Pietersen is so completely and utterly oblivious to the way he is making other people feel that he still insists – and he reiterated the point on BBC Radio 4 on Tuesday morning – that he could come back, that he is “not prepared to accept that I will never play for England again”, even after he has used his book to insult the captain and the coach of the side, the chairman and managing director of the ECB, and the chief of selectors. His autobiography is the most comprehensive act of bridge burning since William Holden parachuted into the River Kwai. The second half is, in intent and purpose, just one long screed against the people Pietersen feels have wronged him. Imagine spending a long evening in the pub listening to the single most miserable of your friends b1tch about their colleagues and you have an idea of what it’s like to read it in a single sitting.
In amongst all this bilious, vindictive, guff there are some brilliantly astute points about what really went wrong, with the England team, with Flower’s management, and with English cricket. Flower, he says, “burdened us with all this bull$hit about legacy, kept us buttoned down and on edge”, “he produced an ugly team who ground wins by playing within our limits”. That will ring true to many, as will the observations about the management’s negligence of Jonathan Trott’s health, and the way in which the bowlers were allowed to bully and berate other players over their fielding. There are lessons here, ones that Peter Moores should learn. The ECB, too, should take heed of his criticisms of its “hypocritical” approach to the IPL, and their culture of “Glances. Whispers. Politics. Agendas.” But you have to winnow a lot of chaff to find the wheat.
All that is good will be lost. The advice will never reach the ears of those who need it most, and even if it does they’re unlikely to listen given the way in which it has been presented. Shame on Flower, for making such a mess of the team he helped create, shame on the English players, for being torn apart by such trivial issues, shame on the ECB for sacking its most talented batsman and then briefing against him, shame on Pietersen himself, for this pathetic indulgence of his personal vendettas. No one has come out of this well. And if the ECB and those injured by Pietersen’s book have any sense, they will learn what they can about what happened, resolve to not make the same mistakes again, and let the rest lie still. There is more dignity in silence.
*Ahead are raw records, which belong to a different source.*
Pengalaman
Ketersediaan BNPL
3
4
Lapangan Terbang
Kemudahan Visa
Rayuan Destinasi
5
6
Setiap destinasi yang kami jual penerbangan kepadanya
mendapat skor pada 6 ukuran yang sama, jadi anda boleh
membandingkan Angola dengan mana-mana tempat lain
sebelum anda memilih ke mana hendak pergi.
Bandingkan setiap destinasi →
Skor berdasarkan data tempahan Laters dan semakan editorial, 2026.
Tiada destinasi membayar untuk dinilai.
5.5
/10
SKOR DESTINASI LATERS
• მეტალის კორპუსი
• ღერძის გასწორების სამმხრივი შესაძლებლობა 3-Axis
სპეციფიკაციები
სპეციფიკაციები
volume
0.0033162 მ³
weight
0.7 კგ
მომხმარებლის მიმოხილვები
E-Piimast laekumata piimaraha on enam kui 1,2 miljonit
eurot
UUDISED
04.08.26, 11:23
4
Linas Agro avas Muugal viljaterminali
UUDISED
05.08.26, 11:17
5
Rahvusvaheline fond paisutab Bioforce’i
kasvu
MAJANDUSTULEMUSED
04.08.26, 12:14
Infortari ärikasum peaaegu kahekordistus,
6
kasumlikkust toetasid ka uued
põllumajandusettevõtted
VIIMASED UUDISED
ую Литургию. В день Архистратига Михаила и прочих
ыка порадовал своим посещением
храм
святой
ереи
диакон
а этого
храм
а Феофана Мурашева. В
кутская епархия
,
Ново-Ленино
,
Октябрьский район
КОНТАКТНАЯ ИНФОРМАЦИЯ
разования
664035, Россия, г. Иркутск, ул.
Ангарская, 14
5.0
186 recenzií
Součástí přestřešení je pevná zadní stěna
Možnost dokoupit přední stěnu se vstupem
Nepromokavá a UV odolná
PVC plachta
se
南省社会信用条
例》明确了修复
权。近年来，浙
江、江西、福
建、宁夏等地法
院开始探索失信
The only exception may be Matt Prior, who must feel he has earned the “right of reply” he mentioned on Twitter, given that he has been so thoroughly traduced that his reputation will never be quite the same again.
Towards the very end of the book Pietersen writes: “One day we’ll all be old guys playing a charity match somewhere, and we’ll look around at the craggy faces in the dressing room and wonder how we let our friendships fall to pieces.” It feels like the one lucid moment, the one resoundingly true passage, in the entirety of the final few chapters both of his book and his England career.